Prop Master Jonathan Drover: 'One is None'
Editor’s Note: We culled your questions from Facebook and Twitter for this week’s Q&A with a Dirk Gently crew member. This week, it’s prop master, Jonathan Drover, with a guest appearance by Mara Cain, Buyer/Builder (and affectionately called "The Fixer" on-set.)
1. @Elya51 via Twitter: The weirdest thing that Max asked for you to create?
Jonathan: You tell us! That feels so much more like an end-of-season reader poll.
2. @madmel2002 via Twitter: If you could pick any prop to keep, which would you pick and why???
JD: If it worked as intended, the wand would be my first choice. Then I could just magic up my own scissor swords and rad armor.

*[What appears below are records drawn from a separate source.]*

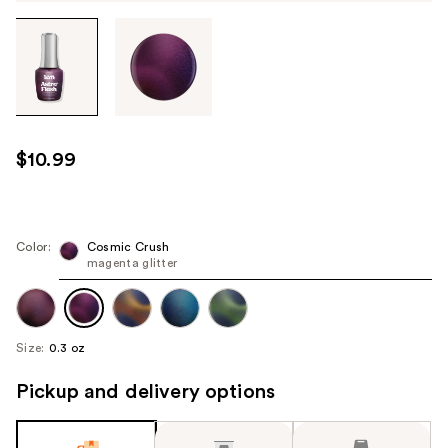
Tab
through
the
images
or
use
$10.99
the
previous
or
next
Color:
Cosmic Crush
magenta glitter
buttons
to
navigate
each
Size:
0.3 oz
product
image
Pickup and delivery options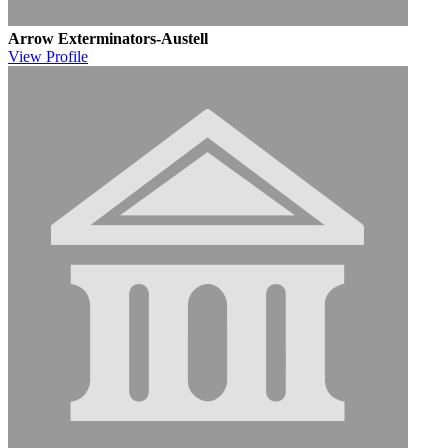
Arrow Exterminators-Austell
View
Profile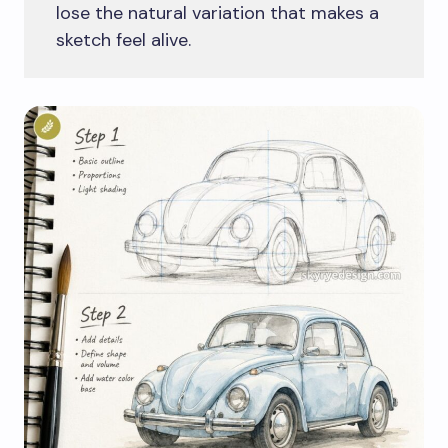
lose the natural variation that makes a
sketch feel alive.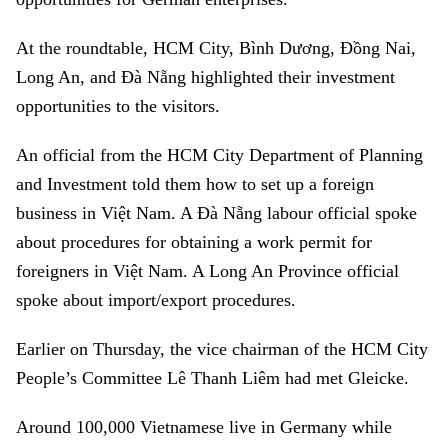
At the roundtable, HCM City, Bình Dương, Đồng Nai,
Long An, and Đà Nẵng highlighted their investment
opportunities to the visitors.
An official from the HCM City Department of Planning
and Investment told them how to set up a foreign
business in Việt Nam. A Đà Nẵng labour official spoke
about procedures for obtaining a work permit for
foreigners in Việt Nam. A Long An Province official
spoke about import/export procedures.
Earlier on Thursday, the vice chairman of the HCM City
People’s Committee Lê Thanh Liêm had met Gleicke.
Around 100,000 Vietnamese live in Germany while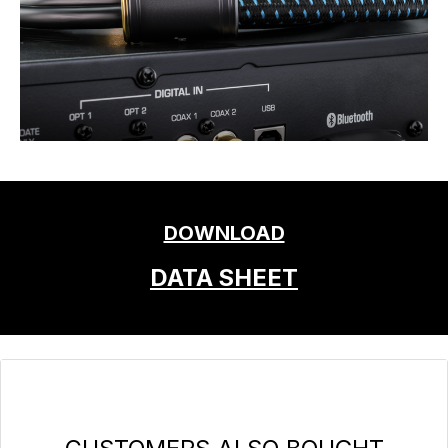
DOWNLOAD
DATA SHEET
Skip product gallery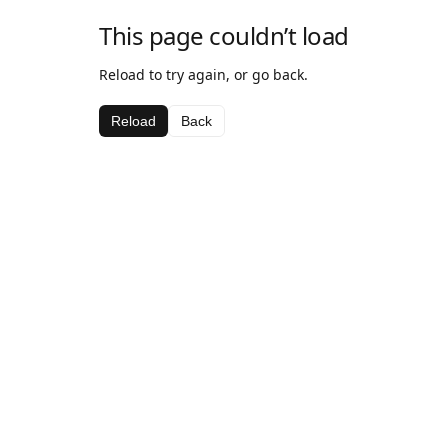
This page couldn’t load
Reload to try again, or go back.
Reload
Back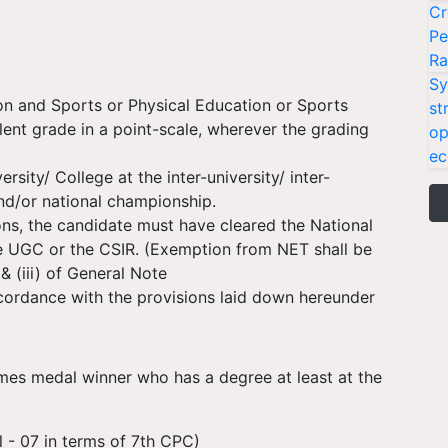
Cr
Pe
Ra
Sy
on and Sports or Physical Education or Sports
st
ent grade in a point-scale, wherever the grading
op
ec
sity/ College at the inter-university/ inter-
and/or national championship.
ions, the candidate must have cleared the National
he UGC or the CSIR. (Exemption from NET shall be
& (iii) of General Note
ccordance with the provisions laid down hereunder
 medal winner who has a degree at least at the
 - 07 in terms of 7th CPC)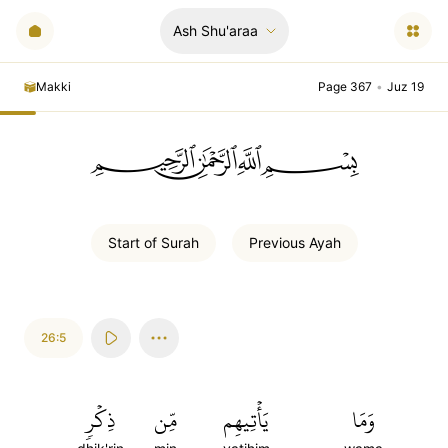
Ash Shu'araa
Makki
Page 367
•
Juz 19
ﲪﲫﲮﲴ
Start of
Surah
Previous
Ayah
26:5
ذِكۡرٖ
مِّن
يَأۡتِيهِم
وَمَا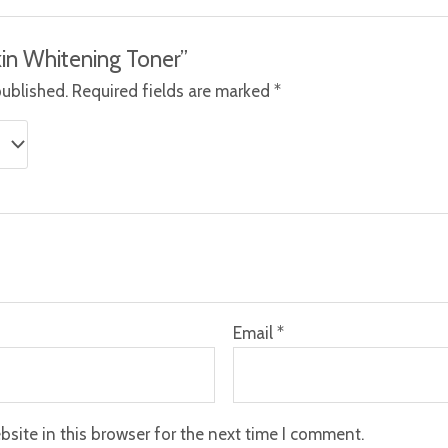
Skin Whitening Toner”
published.
Required fields are marked
*
Email
*
site in this browser for the next time I comment.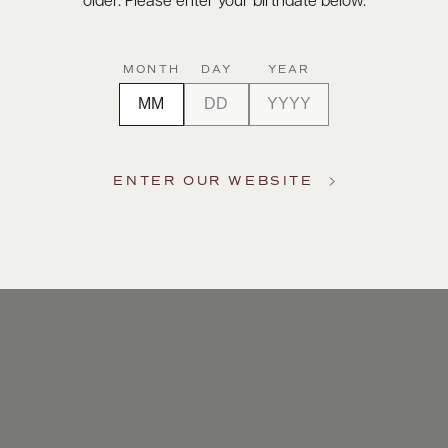
older. Please enter your birthdate below.
MONTH
DAY
YEAR
ENTER OUR WEBSITE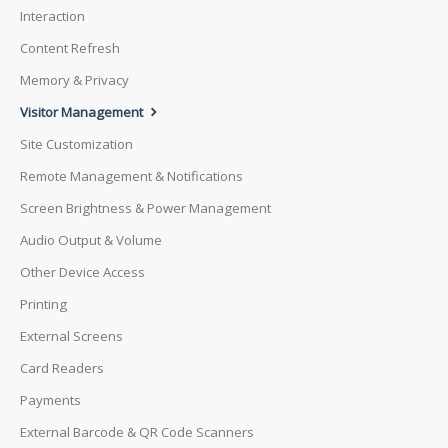
Interaction
Content Refresh
Memory & Privacy
Visitor Management
Site Customization
Remote Management & Notifications
Screen Brightness & Power Management
Audio Output & Volume
Other Device Access
Printing
External Screens
Card Readers
Payments
External Barcode & QR Code Scanners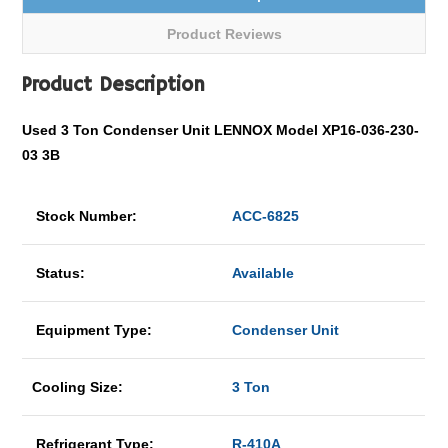
Product Reviews
Product Description
Used 3 Ton Condenser Unit LENNOX Model XP16-036-230-
03 3B
Stock Number:
ACC-6825
Status:
Available
Equipment Type:
Condenser Unit
Cooling Size:
3 Ton
Refrigerant Type:
R-410A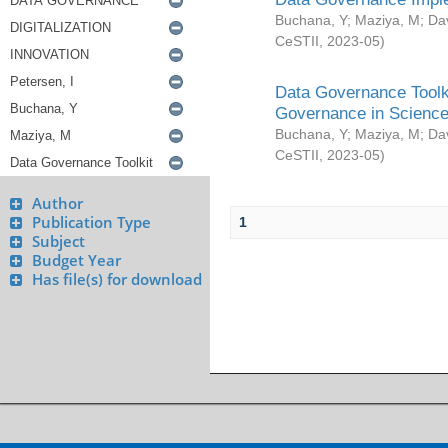
Buchana, Y
;
Maziya, M
;
Da
CeSTII
,
2023-05
)
Data Governance Toolki
Governance in Science
Buchana, Y
;
Maziya, M
;
Da
CeSTII
,
2023-05
)
Author
Publication Type
1
Subject
Budget Year
Has file(s) for download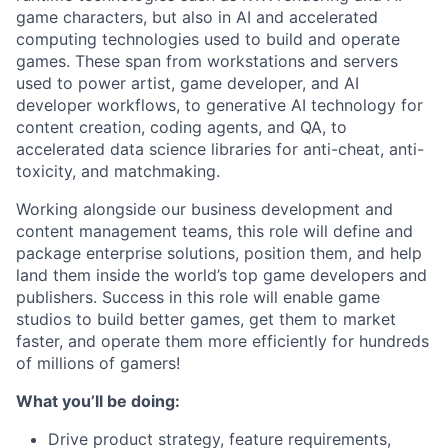
game characters, but also in AI and accelerated
computing technologies used to build and operate
games.
These span from workstations and servers
used to power artist, game developer, and AI
developer workflows, to generative AI technology for
content creation, coding agents, and QA, to
accelerated data science libraries for anti-cheat, anti-
toxicity, and matchmaking.
Working alongside our business development and
content management teams, this role will define and
package enterprise solutions, position them, and help
land them inside the world’s top game developers and
publishers.
Success in this role will enable game
studios to build better games, get them to market
faster, and operate them more efficiently for hundreds
of millions of gamers!
What you’ll be doing:
Drive product strategy, feature requirements,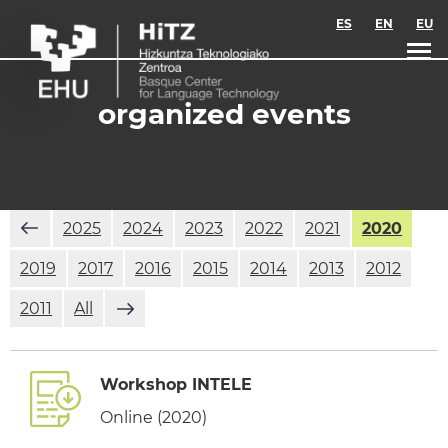
Skip to main content
ES
EN
EU
organized events
2025
2024
2023
2022
2021
2020
2019
2017
2016
2015
2014
2013
2012
2011
All
Workshop INTELE
Online (2020)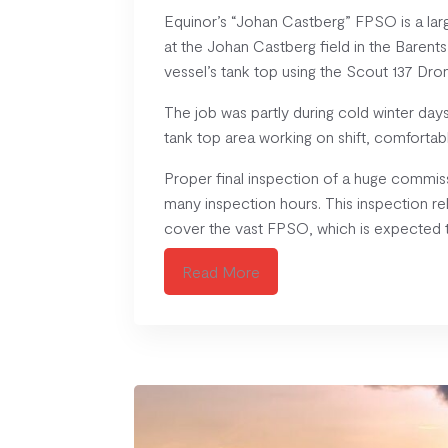
Equinor’s “Johan Castberg” FPSO is a lar
at the Johan Castberg field in the Barent
vessel’s tank top using the Scout 137 D
The job was partly during cold winter da
tank top area working on shift, comfortab
Proper final inspection of a huge commiss
many inspection hours. This inspection re
cover the vast FPSO, which is expected to
Read More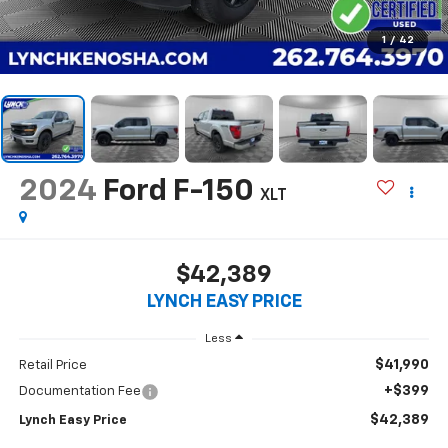
1
/
42
2024
Ford F-150
XLT
$42,389
LYNCH EASY PRICE
Less
$41,990
Retail Price
+$399
Documentation Fee
$42,389
Lynch Easy Price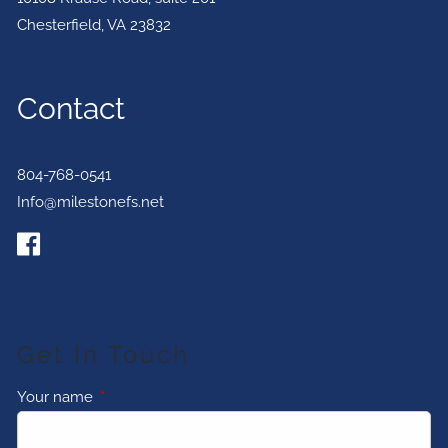
Chesterfield
,
VA
23832
Contact
804-768-0541
Info@milestonefs.net
Get In Touch
Your name
This field is required.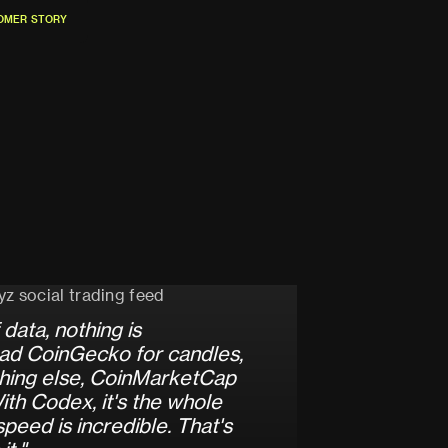
O
M
E
R
S
T
O
R
Y
O
M
E
R
S
T
O
R
Y
d
a
t
a
,
n
o
t
h
i
n
g
i
s
a
d
C
o
i
n
G
e
c
k
o
f
o
r
c
a
n
d
l
e
s
,
h
i
n
g
e
l
s
e
,
C
o
i
n
M
a
r
k
e
t
C
a
p
W
i
t
h
C
o
d
e
x
,
i
t
'
s
t
h
e
w
h
o
l
e
s
p
e
e
d
i
s
i
n
c
r
e
d
i
b
l
e
.
T
h
a
t
'
s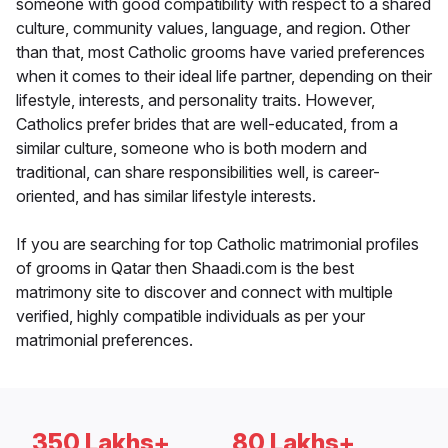
someone with good compatibility with respect to a shared
culture, community values, language, and region. Other
than that, most Catholic grooms have varied preferences
when it comes to their ideal life partner, depending on their
lifestyle, interests, and personality traits. However,
Catholics prefer brides that are well-educated, from a
similar culture, someone who is both modern and
traditional, can share responsibilities well, is career-
oriented, and has similar lifestyle interests.
If you are searching for top Catholic matrimonial profiles
of grooms in Qatar then Shaadi.com is the best
matrimony site to discover and connect with multiple
verified, highly compatible individuals as per your
matrimonial preferences.
350 Lakhs+
80 Lakhs+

3. @madmel2002 via Twitter: Do you ever just add in hidden to props that only you know of?
JD: It's a secret! Wink wink!
Anything allegedly added to said "prop" would never detract from any function or narrative, of course, if any such thing were to ever happen.
4. @DATBOIIHALO via Twitter: Name of language hidden within the book?
JD: Unsure, but I believe our art director spent some time in a dusty library on a long forgotten island with a lost tribe of hermit monk scribes in order to translate it for the show.
5. @ocularnervosa via Twitter: How many extras do you have to make in case the actors break the prop?
JD: There is a saying in the prop department that goes: One is None. That said, anywhere from one back-up to five or six, depending on the action and what the prop is made of.
Mara: Some props are built specifically to be destroyed and need to exist in both states multiple times to get all the set-ups for a scene. Those props can number in the dozens!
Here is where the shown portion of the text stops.